**** Dataset

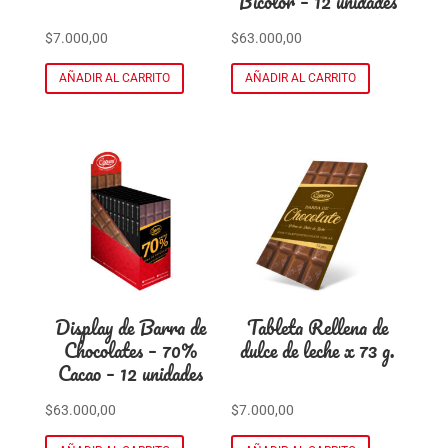
Bicolor – 12 unidades
$
7.000,00
$
63.000,00
AÑADIR AL CARRITO
AÑADIR AL CARRITO
Display de Barra de
Tableta Rellena de
Chocolates – 70%
dulce de leche x 73 g.
Cacao – 12 unidades
$
63.000,00
$
7.000,00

********

What you are asked to do
Print every entry above again, exactly as written. Leave the images out.

Task output
Bicolor – 12 unidades
$
7.000,00
$
63.000,00
AÑADIR AL CARRITO
AÑADIR AL CARRITO
Display de Barra de
Tableta Rellena de
Chocolates – 70%
dulce de leche x 73 g.
Cacao – 12 unidades
$
63.000,00
$
7.000,00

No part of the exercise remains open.